Comme le temps passe vite! C’est ce que doit se dire le chanteur Daran, qui n’est plus avec ses chaises depuis une secousse. Car sa chanson Dormir dehors, qui l’a fait connaître à un plus large public, a été lancée il y a 20 ans!

Avant d’aller présenter son spectacle Le monde perdu au Centre d’art La Chapelle le 30 octobre et L’Anglicane de Lévis le 13 novembre, le principal intéressé s’est entretenu par téléphone pour revenir sur ce fait marquant. En effet, l’année 1995 allait révéler à la francophonie l’existence même de Daran et ses chaises grâce au tube Dormir dehors. C’était alors la frénésie pour ces nouveaux venus. « C’est sûr que le succès relié à cette chanson a été magnifique et qu’il s’est produit une bonne frénésie. Mais nous jouions de la musique bien avant cette pièce », me précise Daran.

Bien qu’il soit encore populaire, on pourrait croire que le chanteur aimerait revivre ces grands moments.
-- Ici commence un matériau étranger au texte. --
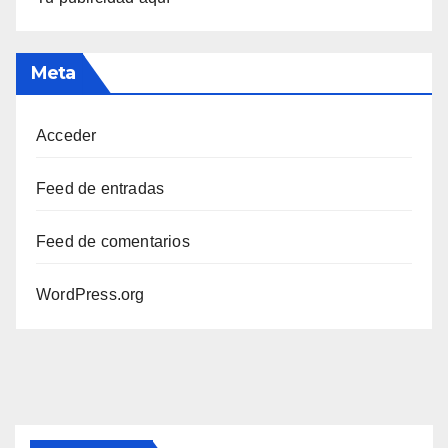
Meta
Acceder
Feed de entradas
Feed de comentarios
WordPress.org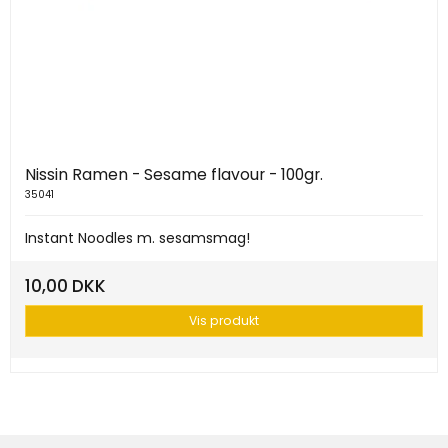
Nissin Ramen - Sesame flavour - 100gr.
35041
Instant Noodles m. sesamsmag!
10,00 DKK
Vis produkt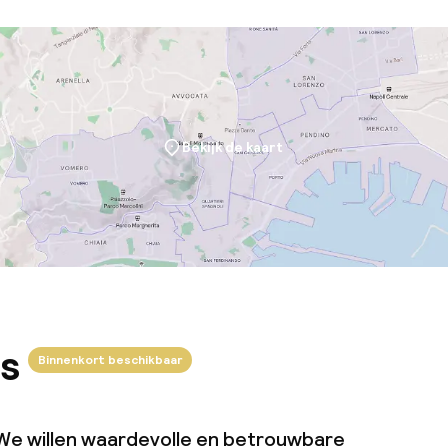
Bekijk de kaart
s
Binnenkort beschikbaar
We willen waardevolle en betrouwbare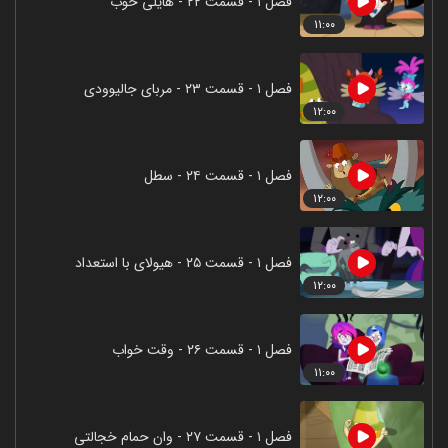
فصل ۱ - قسمت ۲۲ - هایلی خوب
۱۱:۰۰
فصل ۱ - قسمت ۲۳ - مربای جالیوودی
۱۲:۰۰
فصل ۱ - قسمت ۲۴ - سطل
۱۲:۰۰
فصل ۱ - قسمت ۲۵ - هیولای با استعداد
۱۲:۰۰
فصل ۱ - قسمت ۲۶ - وقت خواب
۱۱:۰۰
فصل ۱ - قسمت ۲۷ - وان حمام خجالتی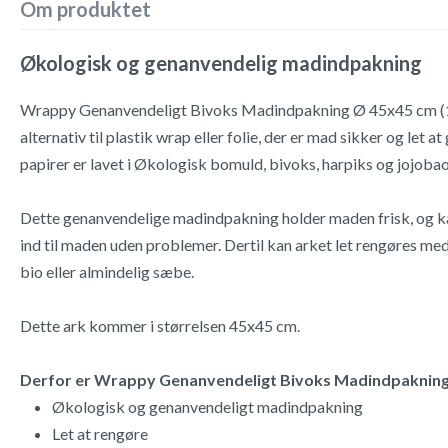
Om produktet
Økologisk og genanvendelig madindpakning
Wrappy Genanvendeligt Bivoks Madindpakning Ø 45x45 cm (1 s
alternativ til plastik wrap eller folie, der er mad sikker og let 
papirer er lavet i Økologisk bomuld, bivoks, harpiks og jojobao
Dette genanvendelige madindpakning holder maden frisk, og ka
ind til maden uden problemer. Dertil kan arket let rengøres med 
bio eller almindelig sæbe.
Dette ark kommer i størrelsen 45x45 cm.
Derfor er Wrappy Genanvendeligt Bivoks Madindpakning Ø
Økologisk og genanvendeligt madindpakning
Let at rengøre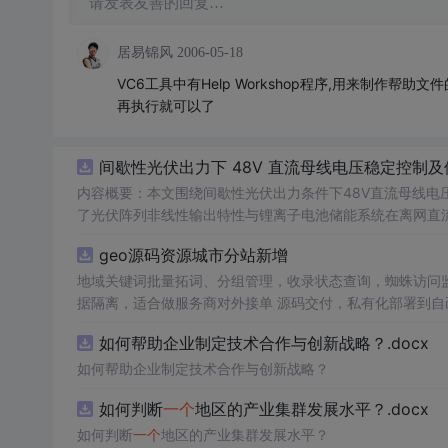
请发表友善的回复…
居易锦风
2006-05-18
VC6工具中有Help Workshop程序,用来制作帮助
再执行就可以了
间歇性光伏出力下 48V 直流母线电压稳定控制及
内容概要：本文围绕间歇性光伏出力条件下48V直流母线电
了光伏阵列非线性输出特性与锂离子电池储能系统在离网直流微
光伏储能直流系统仿真模型，涵盖PV阵列、Boost DC-
geo源码资源城市分站新增
跟踪（MPPT）与储能系统的协同控制，有效应对光照波动
多种先进控制算法，显著提升了系统的动态响应速度与直流
地域关键词批量拓词、分组管理，收录状态查询，蜘蛛访问监控
微网的供电可靠性与能源利用效率具有重要理论价值和工程意义。; 适合人群：具备电力电子、新能源系统或自动控制等相
据隔离，适合做服务商对外接单 源码交付，私有化部署到自己
的研究生、科研人员，以及从事微电网、光伏储能系统开发与设计的工程技术人员。; 使用场景
端适配，自带基础模板，可自行替换前端页面 附带安装部署
如何帮助企业制定技术合作与创新战略？.docx
能系统Simulink仿真模型；② 实现间歇性光照条件下4
与储能充放电策略之间的协同机制，提升系统在复杂工况下
如何帮助企业制定技术合作与创新战略？
供可靠的理论依据和技术支撑。; 阅读建议：建议结合文中所述的Simulink仿真模型与控制算法，亲自动手实践建模与仿真全过程，重点关
如何判断
一个
地区的产业集群发展水平？.docx
注MPPT控制策略的实现、双向DC-DC变换器的设计以
强度变化曲线和负载投切工况，全面测试和评估系统的动态
如何判断
一个
地区的产业集群发展水平？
Mais il semble que non! «  Je vis de très belles choses en ce moment, même si je conçois que c’est une période qui restera gravée dans ma mémoire l’année 1995. Ça va toujours rester en moi, c’est une évidence. Je suis sur une pente ascendante depuis », m’explique le Québécois d’adoption qui habite Montréal depuis plus de cinq ans.

Le monde perdu est son septième album après la séparation de la formation Daran et ses chaises. Il marque une maturité sur le plan des textes et des musiques. Bref, un album acoustique comme Daran souhaitait faire depuis 15 ans. Lors de sa première montréalaise au Gesù pour le festival Montréal en lumière, Daran avait présenté son spectacle en compagnie de la dessinatrice Geneviève Gendron, qui dessine tout au long au son de la musique et de la vidéo. Il donne en exemple : l’artiste dessine une lampe sur une table de chevet et dans le film, la comédienne l’allume et ça éclaire la pièce.

Puisque ce logiciel sur lequel dessine Geneviève Gendron n’existe pas, il a demandé l’aide de son ami Serge Maheu. « Il est parti de rien finalement et a conçu le logiciel au complet, de A à Z », me confie-t-il. Avec ce concept, le chanteur souhaite que le public revienne en enfance, qu’il voyage comme s’il regardait un film. Mais a-t-il peur que la foule se concentre sur les dessins plutôt que sur sa prestation? « Non, ça ne me dérange pas! J’aime bien savoir que les gens se concentrent non pas sur moi, mais qu’ils ont le regard ailleurs! »

Le principal intéressé ne semble pas se demander si ce nouveau projet sera bien accueilli par le public. « Je dois te dire que la réaction est très bonne; les gens trouvent le concept plutôt original, ce qui est un peu l’effet recherché. Partout où je passe, les réactions sont positives », me dit-il. La formule a été testée également en Europe et le courant a bien passé. « Je n’ai même pas eu de craintes ou d’appréhension comme quoi les gens pourraient trouver l’idée trop folle », me lance le Français d’adoption.

Le chanteur me rappelle qu’il a eu une idée similaire en 2009 où il avait invité le bédéiste Michel Alzéal à concevoir des dessins durant ses prestations pour son disque Couvert de poussière. Le bédéiste dessinait avec les planches envoyées sur un écran. Contrairement à ce qu’on pourrait croire, ce type d’artillerie ne peut que se déployer dans de petite salle comme le Gesù ou l’Anglicane. « C’est en plein le genre de salle parfaite pour cela. Et en plus, l’Anglicane est une salle que j’ai eu la chance de faire des spectacles et que j’adore. Il y a une certaine intimité qu’on y retrouve », termine Daran.